Research
Working Papers
-
Toggle ItemInvestigating the Spatial Component of Serving Strategies in Tennis
We conducted an experiment with the Brigham Young University Men's Tennis Team to investigate the spatial element of serving strategies in tennis. Serve data, including precise spatial coordinates, were collected for 12 players, with known targets for each serve. Leveraging this data, we estimate player-specific optimal aim locations, accounting for factors such as first vs second serve, speed, and the distribution of their serves around the intended targets, termed "execution error". Our experiment also provides insights on the interplay between conscious beliefs and on-court performance. Our preliminary results reveal apparent differences between players' subconscious behavior and their explicit articulation of optimal aiming locations.

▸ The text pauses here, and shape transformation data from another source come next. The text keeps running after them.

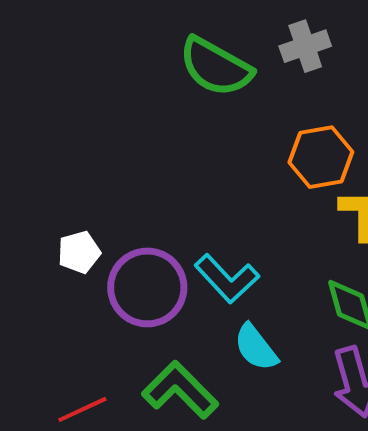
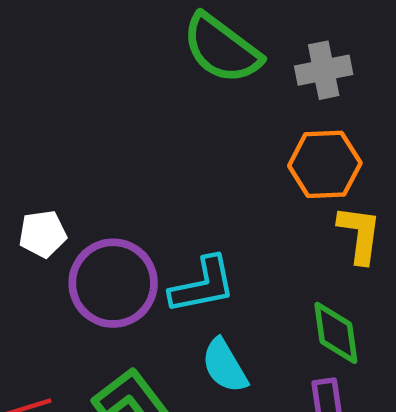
gray cross: (305, 46) -> (324, 70), moved
cyan L-shape: (227, 279) -> (203, 285), turned -66

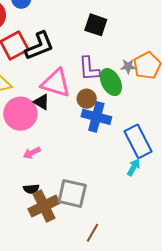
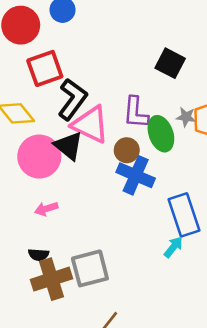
black square: (96, 25) -> (170, 63), moved
black L-shape: (39, 46) -> (72, 99), moved, turned -40
black triangle: (42, 102) -> (69, 146), size x1.4
gray square: (72, 193) -> (90, 268), turned -36

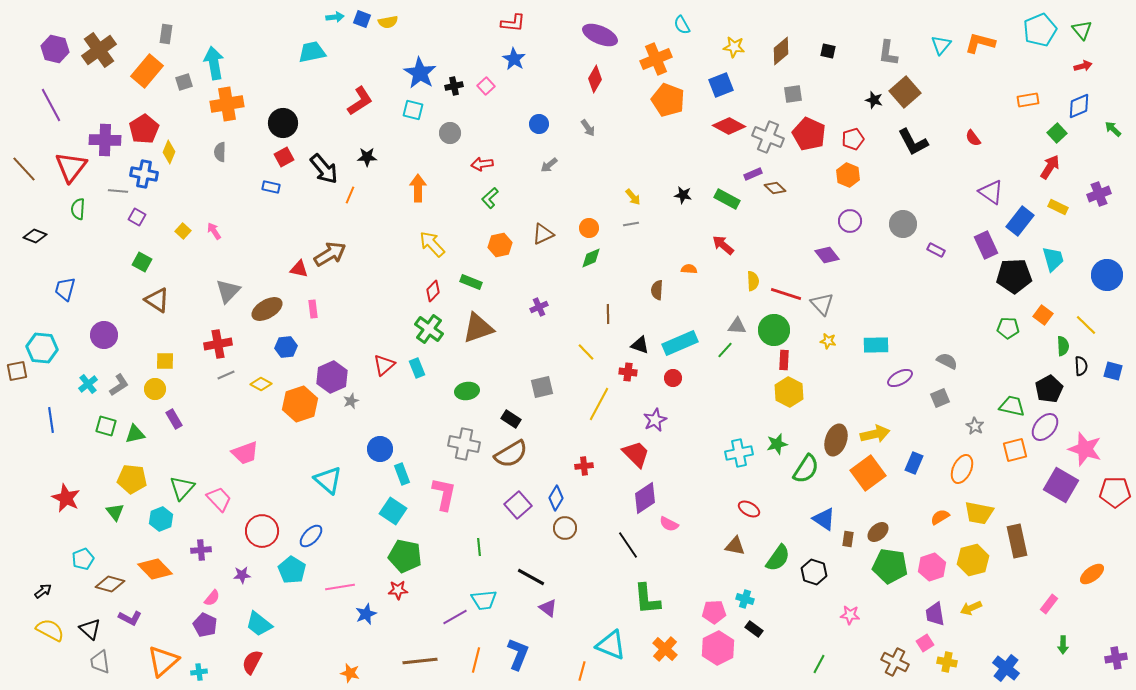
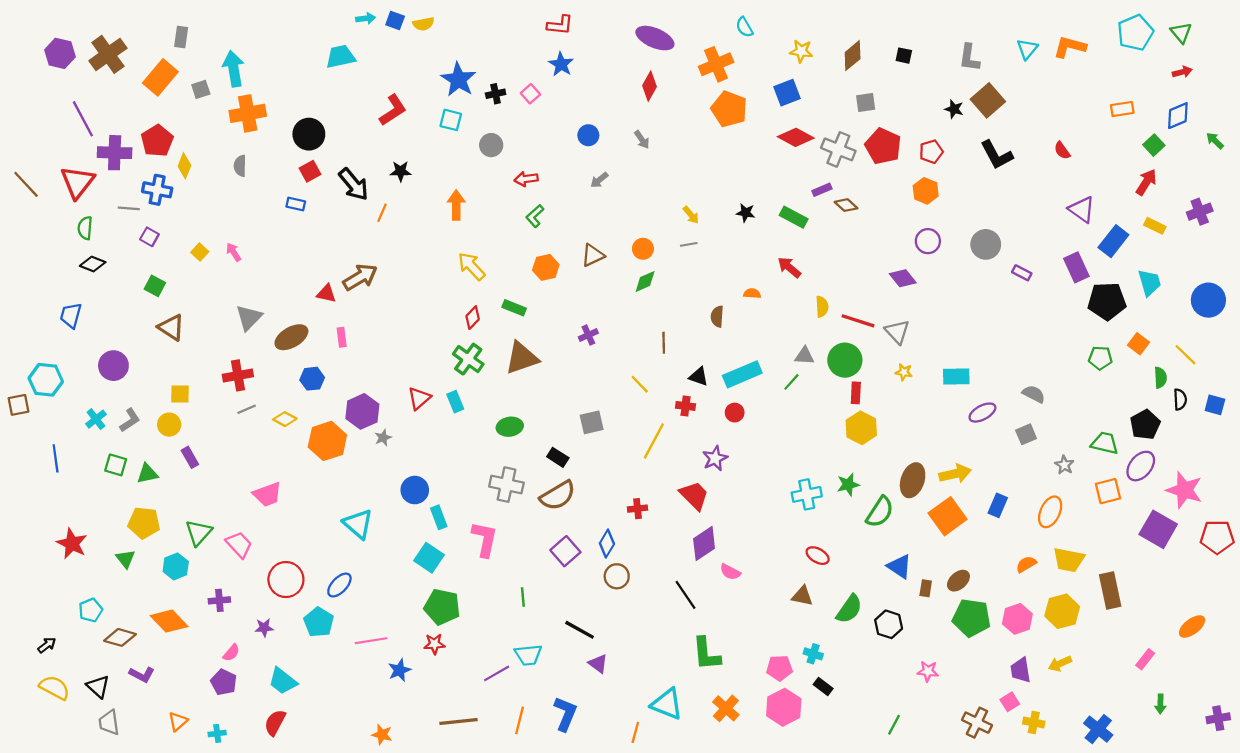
purple line: (51, 105) -> (83, 119), moved
black diamond: (35, 236) -> (93, 264), moved
orange triangle: (163, 661) -> (178, 721), size x0.6

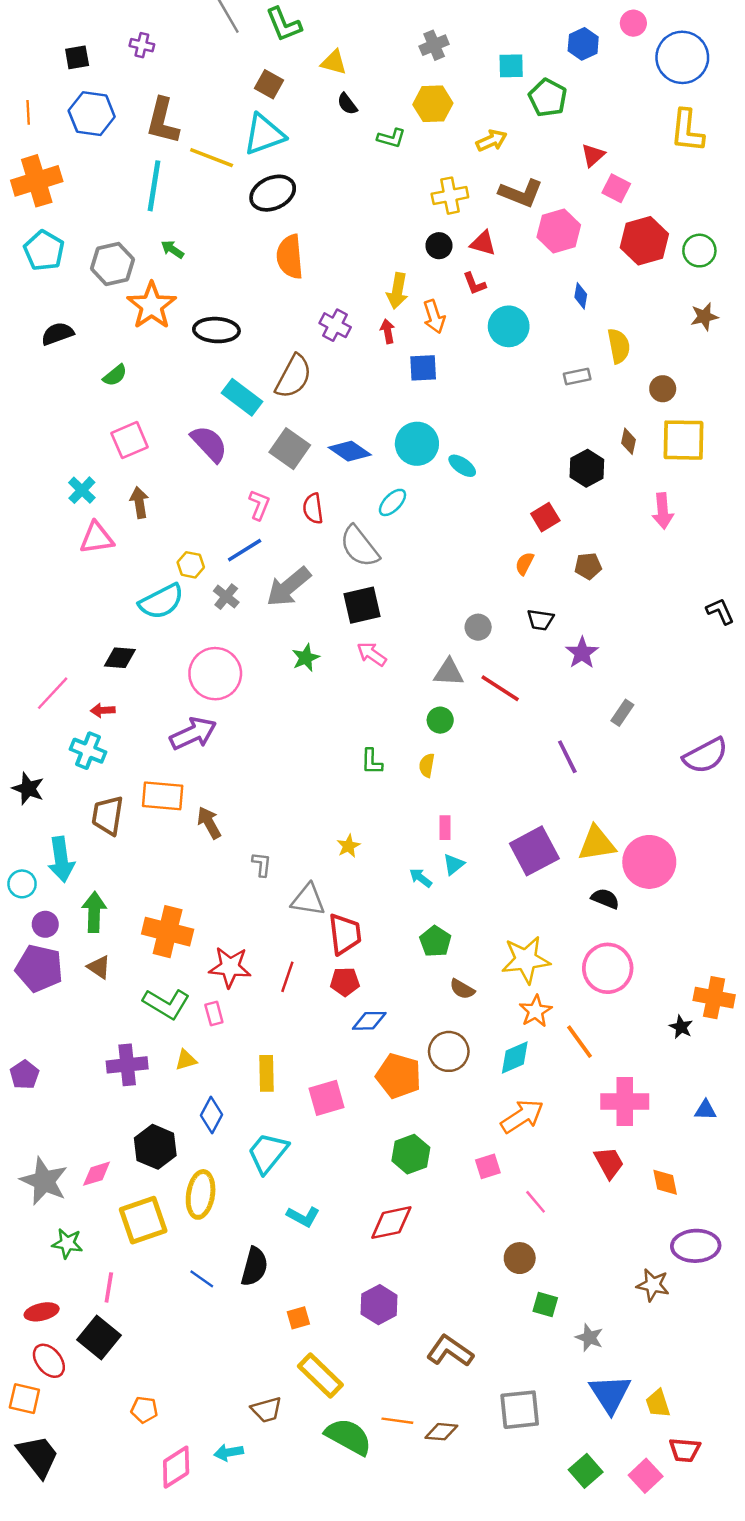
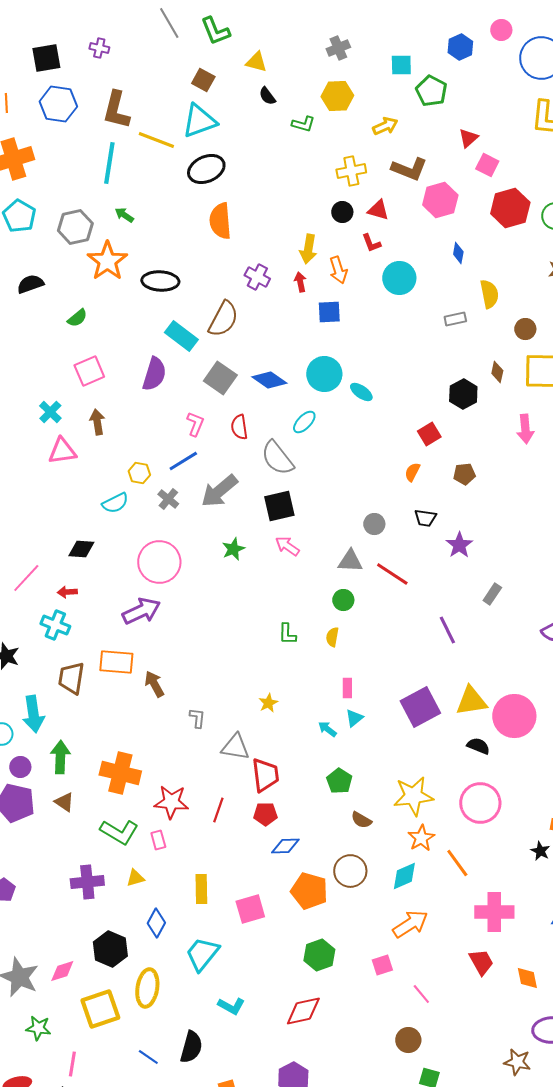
black square: (77, 57) -> (46, 58), size x1.4
purple semicircle: (209, 444) -> (154, 374), turned 60
cyan semicircle: (161, 601) -> (115, 503), size x0.7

Nathan Sandholtz, Gilbert Fellingham, Stephanie Kovalchik, Ron Hager, and Peter Tea
In preparation -
Toggle ItemUncertainty Quantification in Inverse Optimization
In applied optimization tasks, human decisions often exhibit ``noise” around theoretical optimums. Noise may arise from measurement error, model error, or human error in decision-making. The presence of noise adds significant complexity when considering the inverse optimization problem, which is the problem of inferring unknown parameters of an optimization model such that a collection of observed decisions are rendered as optimal with respect to the inferred model. While a number of papers have proposed solutions for the noisy inverse optimization problem in terms of point estimation, to our knowledge no papers have directly addressed the uncertainty in their estimates. Despite the fact that uncertainty is inherent in the context of noisy inverse optimization, the quantification of this uncertainty has been treated very little in the literature. This paper is the first that directly addresses this topic. In this paper, we study optimization problems with linear objective functions and convex feasible regions where the objective coefficient vectors are unknown. We propose a parametric approach to estimate the unknown coefficients vectors and construct credible regions around the estimates. This parametric approach leverages the Bayesian paradigm, which provides a natural framework to make inferences on the unknown optimization model parameters while simultaneously enforcing optimality constraints.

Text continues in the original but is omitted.